10 avril 2024 - Actualités
Élections européennes (1/4) : AMORCE dresse le bilan environnemental de la dernière législature et de ses effets pour les collectivités
Les prochaines élections européennes auront lieu du 6 au 9 juin. À cette occasion, les citoyens français désigneront leurs eurodéputés. Souvent délaissées, avec un taux de participation assez faible, ces élections sont pourtant une clé de voute essentielle au déploiement de l’action environnementale et climatique à l’échelle européenne. L’expérience de la dernière législature a en outre démontré que bon nombre des politiques européennes impactent directement et fortement les collectivités. AMORCE dresse un premier bilan général de la dernière législature et lance ses travaux en vue de l'élection de juin.
Avec ce premier décryptage, AMORCE lance un cycle d'actualités dans le cadre des élections européennes visant à revenir plus en détail sur les évolutions qui ont eu lieu ces dernières années et à mettre en valeur les propositions du réseau en matière de déchets, d'énergie et d'eau. L'association dévoilera prochainement ses propositions en la matière et sollicitera les candidats pour obtenir leur vision.
À l’approche des élections, l’heure est désormais à la préparation de la prochaine législature. Si l’essentiel de la neuvième législature a bien été marquée par une priorisation de l’action en faveur du climat et de l’environnement, la fin de celle-ci, frappée de plein fouet notamment par le conflit russo-ukrainien, a pu fragiliser en partie cette réalité.
C’est parce que les collectivités territoriales sont conséquemment impactées par les politiques adoptées à l’échelle européenne, tant concernant les progrès que les régressions sur les thématiques environnementales, qu’AMORCE, porteuse de nombreuses propositions pour la transition écologique et énergétique des territoires, se mobilise à leurs côtés.
De nombreuses avancées encourageantes pour la transition écologique et énergétique
La législature qui prendra prochainement fin a vu adopter de nombreux textes dont le principal est probablement le Green Deal, ou Pacte Vert, qui vise la réduction des émissions nettes de gaz à effet de serre d’au moins 55% d’ici à 2030 par la mise en œuvre de diverses mesures. Celui-ci a entrainé l’adoption et la révision de nombreux textes existants.
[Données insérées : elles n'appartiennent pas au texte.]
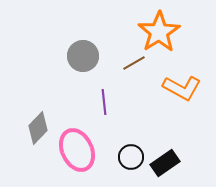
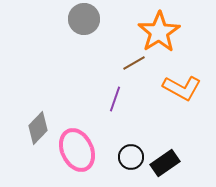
gray circle: moved 1 px right, 37 px up
purple line: moved 11 px right, 3 px up; rotated 25 degrees clockwise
Concernant l’énergie, le paquet « Fit for 55 », adopté le 14 juillet 2021, a conduit à l’adoption de plusieurs textes relatifs à la politique énergétique européenne. Dans ce paquet, la Commission européenne proposait l’adoption ou la révision de divers textes européens, directives et règlements, concernant le système d’échange des quotas carbone, les taxes énergétiques, le déploiement des énergies renouvelables, ainsi que l’efficacité énergétique.
Parmi les innovations apportées par le paquet Fit for 55 se trouvent notamment :
- La révision de la directive Efficacité énergétique (EED) qui a augmenté les objectifs de réduction des consommations énergétiques en s’appuyant notamment pour cela sur les bâtiments et les achats publics, avec la mise en place de réseaux de chaleur et de froid.
- La révision de la directive Énergies renouvelables (RED III) qui a fait passer l'objectif de part d’énergies renouvelables dans le mix énergétique à 42,5%. Celle-ci a pour ambition de favoriser le développement des réseaux de chaleur et de froid, et des EnR électriques et gazières. En outre, ce texte intègre des critères de durabilité de la biomasse.
- La révision du règlement de l’utilisation des terres, changement d’affectation des terres et foresterie (UTCATF – LULUCF) a fixé un objectif d’absorptions nettes de CO2 de 310 millions de tonnes à l’horizon 2030 au sein de l’Union européenne, notamment grâce à la plantation d’arbres dans les villes.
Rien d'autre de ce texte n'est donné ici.